THE USE OF SPECTRAL AND TEXTURAL FEATURES IN CROP TYPE MAPPING USING SENTINEL-2A IMAGES: A CASE STUDY, ÇUKUROVA REGION, TURKEY

A. Tuzcu Kokal1, A. F. Sunar1, A. Dervisoglu1, and S. Berberoglu2 A. Tuzcu Kokal et al.
  • 1ITU, Civil Engineering Faculty, 34469 Maslak Istanbul, Turkey
  • 2Çukurova University, Agriculture Faculty, Adana, Turkey

Keywords: Crop mapping, Sentinel-2A, GLCM, Object-based classification, Spectral and textural analysis

Abstract. Turkey has favorable agricultural conditions (i.e. fertile soils, climate and rainfall) and can grow almost any type of crop in many regions, making it one of the leading sectors of the economy. For sustainable agriculture management, all factors affecting the agricultural products should be analyzed on a spatial-temporal basis. Therefore, nowadays space technologies such as remote sensing are important tools in providing an accurate mapping of the agricultural fields with timely monitoring and higher repetition frequency and accuracy.
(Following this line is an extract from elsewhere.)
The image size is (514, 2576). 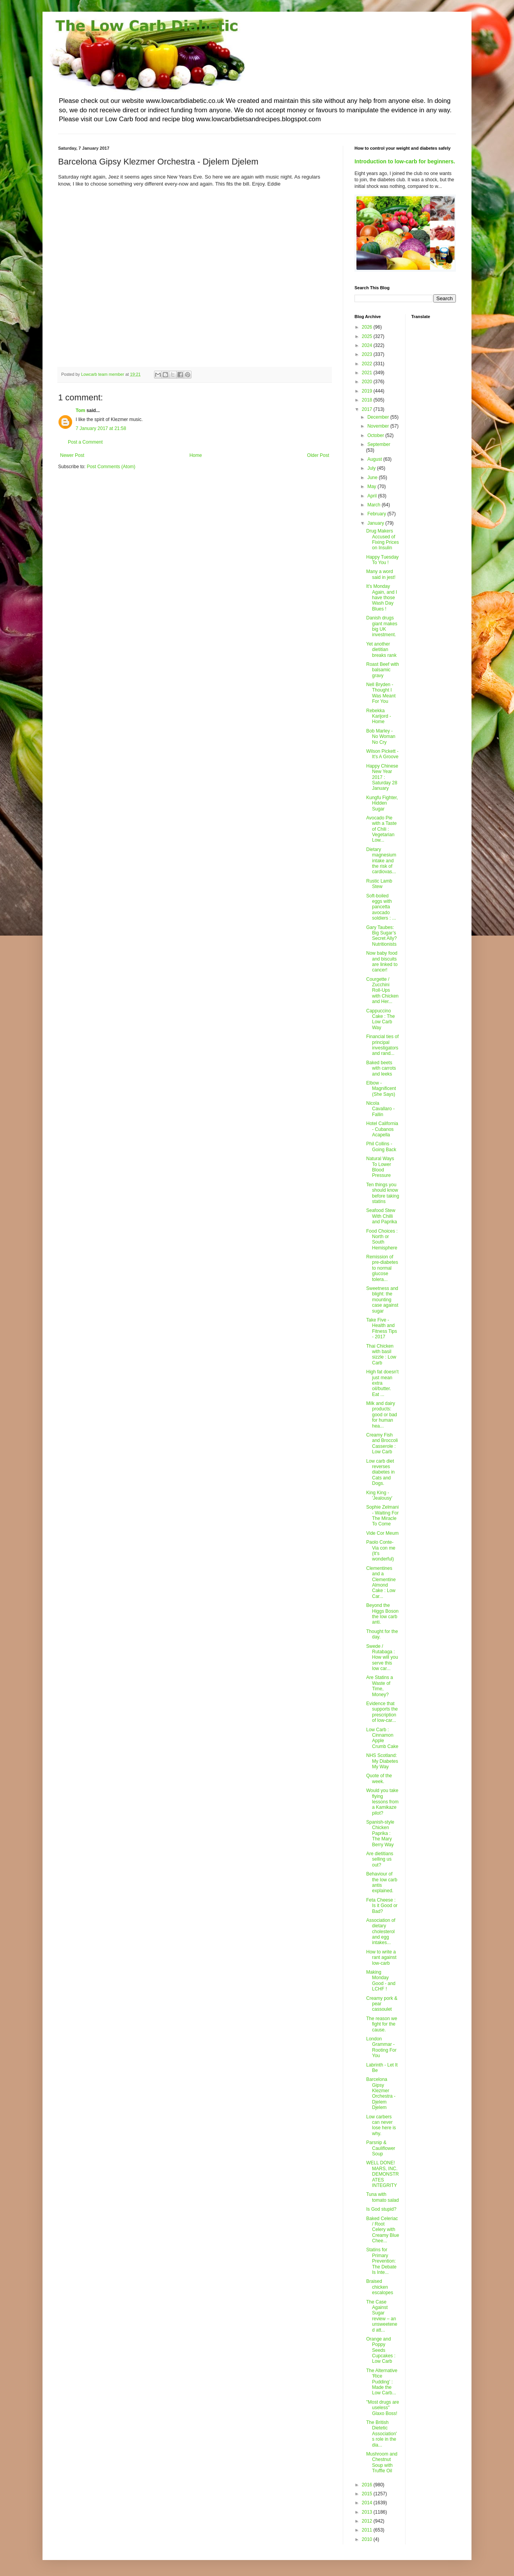 I want to click on It's Monday Again, and I have those Wash Day Blues !, so click(x=381, y=598).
In this study, object based classification method was applied to 2017 Sentinel 2 Level 2A satellite image in order to map crop types in the Adana, Çukurova region in Turkey. Support Vector Machine (SVM) was used as a classifier. Texture information were incorporated to spectral wavebands of Sentinel-2 image, to increase the classification accuracy. In this context, all of the textural features of Gray-Level Co-occurrence Matrix (GLCM) were tested and Entropy, Standard deviation, and Mean textural features were found to be the most suitable among them. Multi-spectral and textural features were used as an input separately and/or in combination to evaluate the potential of texture in differentiating crop types and the accuracy of output thematic maps. As a result, with the addition of textural features, it was observed that the Overall Accuracy and Kappa coefficient increased by 7% and 8%, respectively.